AI Gateway

Models

Browse the full LLM model catalog, compare features side by side, and estimate monthly costs across providers.

Overview

The Models page in the AI Gateway gives you a searchable catalog of every LLM model available through the gateway. It pulls metadata from LiteLLM's model registry, so you can browse models across all supported providers without leaving VerifyWise.

The page has three tabs: a full model catalog, a cost calculator for estimating monthly spend and a feature comparison tool for evaluating models side by side.

Accessing the models page

Click the AI Gateway icon in the sidebar
Click Models in the secondary sidebar
The page loads with the All models tab active

The page header shows the total number of models and providers available. This count updates based on the LiteLLM model registry bundled with your AI Gateway installation.

All models tab

The default tab shows a paginated table of every model in the catalog. Each page displays 25 models at a time.

Table columns

The model table shows the following information for each model:

Column	Description
Provider	The LLM provider (OpenAI, Anthropic, Google, Mistral, etc.) shown with a provider icon
Model	The model identifier used when making API requests through the gateway
Mode	The model type: chat, embedding, image generation, audio transcription or completion
Context	Maximum input token window, shown in shorthand (e.g. 128K, 1M)
$/1M in	Cost per million input tokens in USD
$/1M out	Cost per million output tokens in USD
Features	Icons showing supported capabilities: vision, function calling, PDF input, prompt caching

Filtering models

The filter bar above the table gives you several ways to narrow the list:

Search: Type in the search field to filter by model name or provider. Results update as you type.
Provider dropdown: Select a specific provider to show only their models. Defaults to "All providers".
Mode dropdown: Filter by model type: Chat, Embedding, Image generation, Audio transcription or Completion.
Feature toggles: Click the Vision, Tools, PDF or Caching buttons to show only models that support those features. Active filters show a green border.

Filters can be combined. For example, you can search for "claude" while filtering by the Chat mode and Vision feature to find all Anthropic chat models with image support.

A results count below the filters shows how many models match your current selection.

Adding a model to an endpoint

Each row in the model table has an Add button on the right side. Clicking it takes you to the Endpoints page with the model and provider pre-filled, so you can quickly create a new endpoint for that model.

The Add button is a shortcut. You can also create endpoints directly from the Endpoints page and type in the model name manually.

Pagination

When the filtered list has more than 25 models, pagination controls appear at the bottom of the table. Use the left and right arrow buttons to move between pages. The current page number and total page count are displayed alongside the controls.

Cost calculator tab

The cost calculator helps you estimate monthly spend across models based on your expected usage patterns. Only chat models with known pricing appear in the results.

Calculator inputs

Enter your expected usage to see cost estimates:

Requests/day: The number of API requests you expect to make per day
Avg input tokens: Average number of input tokens per request (prompt length)
Avg output tokens: Average number of output tokens per request (response length)
Provider: Optionally filter results to a single provider

Understanding the results

Results are sorted from cheapest to most expensive. The table shows:

Column	Description
Rank	Position in the cost ranking. Top 3 get trophy, medal and award icons.
Model	Provider and model name. The cheapest model is tagged with a "cheapest" badge.
Context	Maximum input token window
$/req	Cost per single request based on your input/output token averages
Input	Total daily input cost (requests x avg input tokens x cost per token)
Output	Total daily output cost (requests x avg output tokens x cost per token)
$/day	Combined daily cost for all requests
$/month	Projected 30-day cost (daily cost x 30)

The top 3 results are highlighted with distinct background colors for quick identification. By default, the calculator shows the top 50 results. If more models match, a button appears to show all results.

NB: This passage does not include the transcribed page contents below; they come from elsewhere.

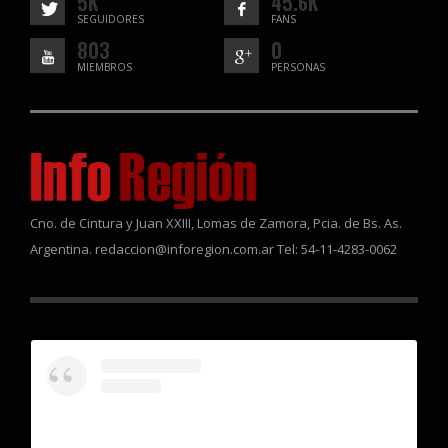
5K
45.6K
SEGUIDORES
FANS
803
0
MIEMBROS
PERSONAS
Cno. de Cintura y Juan XXIII, Lomas de Zamora, Pcia. de Bs. As.
Argentina. redaccion@inforegion.com.ar Tel: 54-11-4283-0062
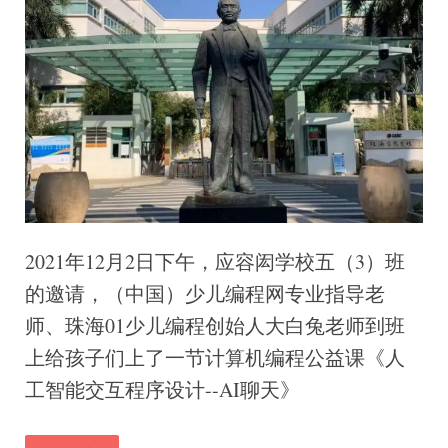
2021年12月2日下午，应容闳学校五（3）班
的邀请，（中国）少儿编程网专业指导老
师、珠海01少儿编程创始人大白兔老师到班
上给孩子们上了一节计算机编程公益课《人
工智能交互程序设计--AI聊天》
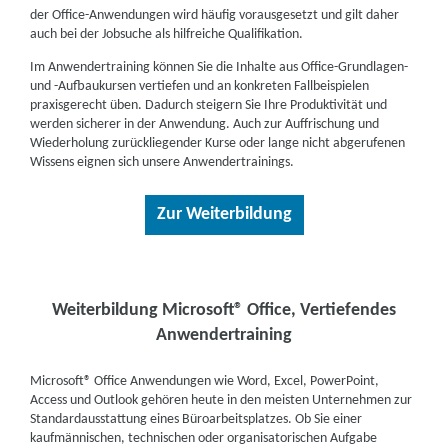
der Office-Anwendungen wird häufig vorausgesetzt und gilt daher
auch bei der Jobsuche als hilfreiche Qualifikation.
Im Anwendertraining können Sie die Inhalte aus Office-Grundlagen-
und -Aufbaukursen vertiefen und an konkreten Fallbeispielen
praxisgerecht üben. Dadurch steigern Sie Ihre Produktivität und
werden sicherer in der Anwendung. Auch zur Auffrischung und
Wiederholung zurückliegender Kurse oder lange nicht abgerufenen
Wissens eignen sich unsere Anwendertrainings.
Zur Weiterbildung
Weiterbildung Microsoft® Office, Vertiefendes
Anwendertraining
Microsoft® Office Anwendungen wie Word, Excel, PowerPoint,
Access und Outlook gehören heute in den meisten Unternehmen zur
Standardausstattung eines Büroarbeitsplatzes. Ob Sie einer
kaufmännischen, technischen oder organisatorischen Aufgabe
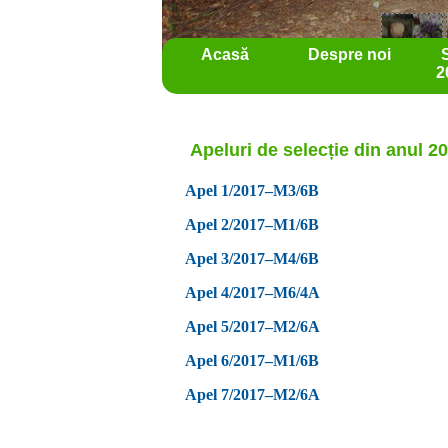
Acasă
Despre noi
2
Apeluri de selecție din anul 2
Apel 1/2017–M3/6B
Apel 2/2017–M1/6B
Apel 3/2017–M4/6B
Apel 4/2017–M6/4A
Apel 5/2017–M2/6A
Apel 6/2017–M1/6B
Apel 7/2017–M2/6A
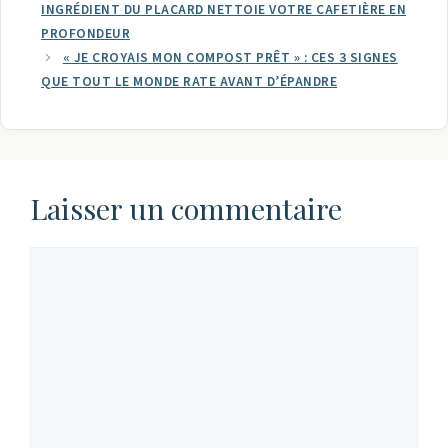
INGRÉDIENT DU PLACARD NETTOIE VOTRE CAFETIÈRE EN
PROFONDEUR
« JE CROYAIS MON COMPOST PRÊT » : CES 3 SIGNES
QUE TOUT LE MONDE RATE AVANT D’ÉPANDRE
Laisser un commentaire
Commentaire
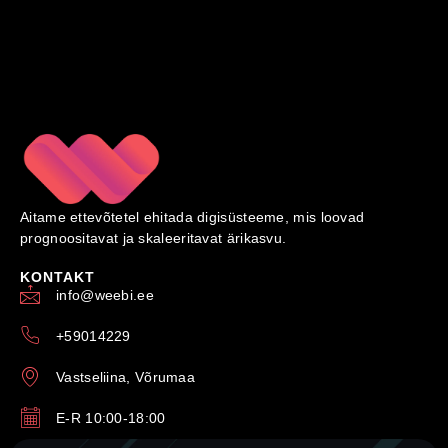
Aitame ettevõtetel ehitada digisüsteeme, mis loovad
prognoositavat ja skaleeritavat ärikasvu.
KONTAKT
info@weebi.ee
+59014229
Vastseliina, Võrumaa
E-R 10:00-18:00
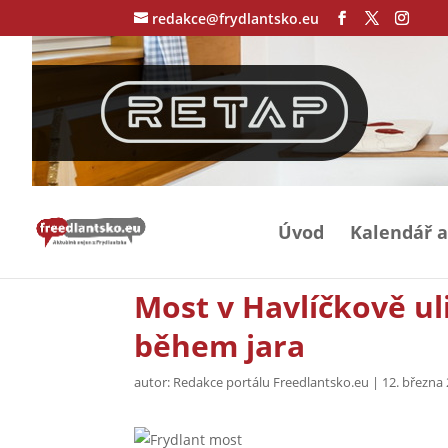
redakce@frydlantsko.eu
Úvod
Kalendář a
Most v Havlíčkově ul
během jara
autor:
Redakce portálu Freedlantsko.eu
|
12. března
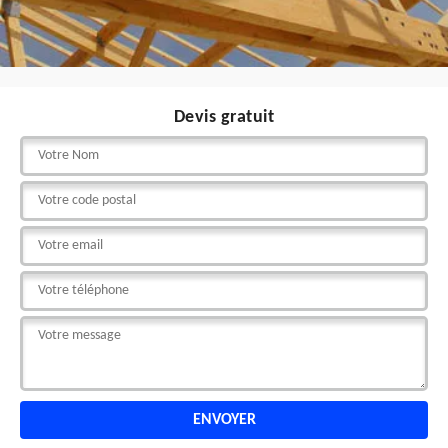
Devis gratuit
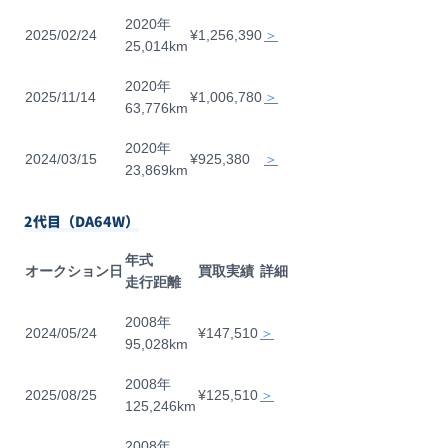
2020年
2025/02/24
¥1,256,390
＞
25,014km
2020年
2025/11/14
¥1,006,780
＞
63,776km
2020年
2024/03/15
¥925,380
＞
23,869km
2代目（DA64W）
年式
オークション日
買取実績
詳細
走行距離
2008年
2024/05/24
¥147,510
＞
95,028km
2008年
2025/08/25
¥125,510
＞
125,246km
2008年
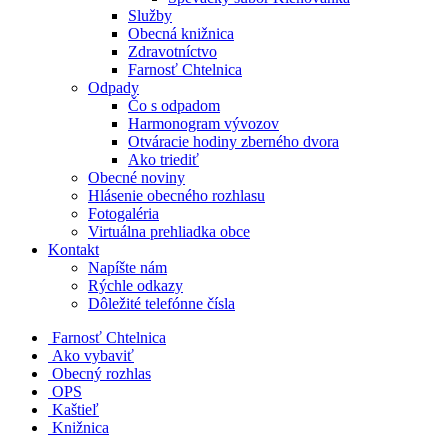
Služby
Obecná knižnica
Zdravotníctvo
Farnosť Chtelnica
Odpady
Čo s odpadom
Harmonogram vývozov
Otváracie hodiny zberného dvora
Ako triediť
Obecné noviny
Hlásenie obecného rozhlasu
Fotogaléria
Virtuálna prehliadka obce
Kontakt
Napíšte nám
Rýchle odkazy
Dôležité telefónne čísla
​
Farnosť Chtelnica
Ako vybaviť
Obecný rozhlas
OPS
Kaštieľ
Knižnica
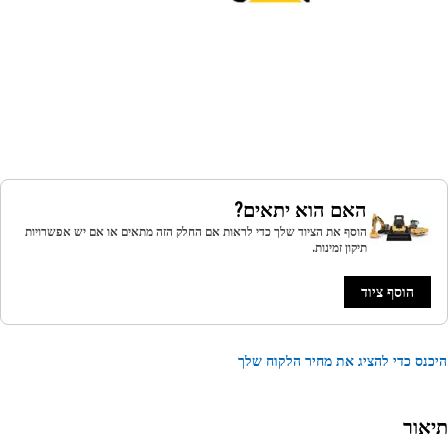
האם הוא יתאים?
הוסף את הציוד שלך כדי לראות אם החלק הזה מתאים או אם יש אפשרויות
תיקון זמינות.
הוסף ציוד
נס כדי להציג את מחיר הלקוח שלך
אור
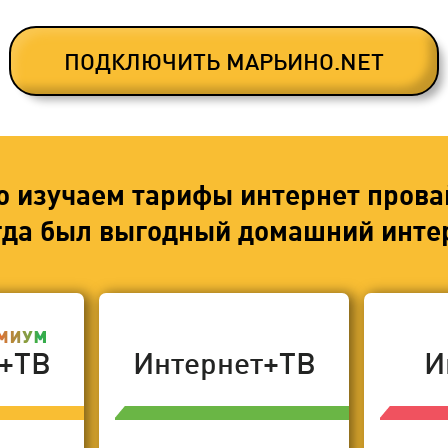
ПОДКЛЮЧИТЬ МАРЬИНО.NET
о изучаем тарифы интернет прова
егда был выгодный домашний интер
т+ТВ
Интернет+ТВ
И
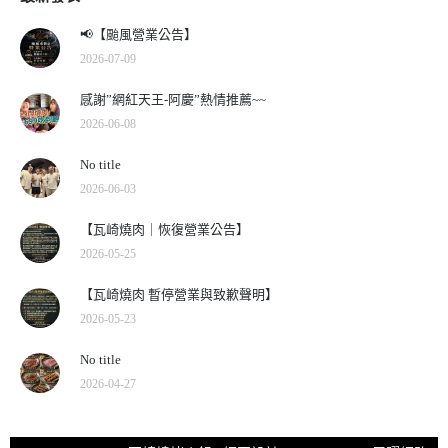
📢【颱風營業公告】
2026-07-09
感謝”網紅天王-阿慶”熱情推薦~~
2026-06-08
No title
2026-06-03
【瓦崎燒肉｜恢復營業公告】
2026-05-25
【瓦崎燒肉 暫停營業與致歉聲明】
2026-05-23
No title
2026-04-27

Cost estimates are based on published per-token pricing from each provider. Actual costs may differ if your provider offers volume discounts, committed use pricing or if token counts vary from your estimates.

Feature comparison tab

The feature comparison tab lets you select up to 5 models and compare their capabilities side by side in a table.

Selecting models to compare

There are two ways to add models to the comparison:

Popular models: Click any of the pre-populated model buttons (GPT-4o, Claude Sonnet, Gemini Flash, Mistral Large, Grok and others). Selected models show a green border.
Search: Type in the search field to find any model by name. Click a result to add it to the comparison. Up to 5 models can be compared at once.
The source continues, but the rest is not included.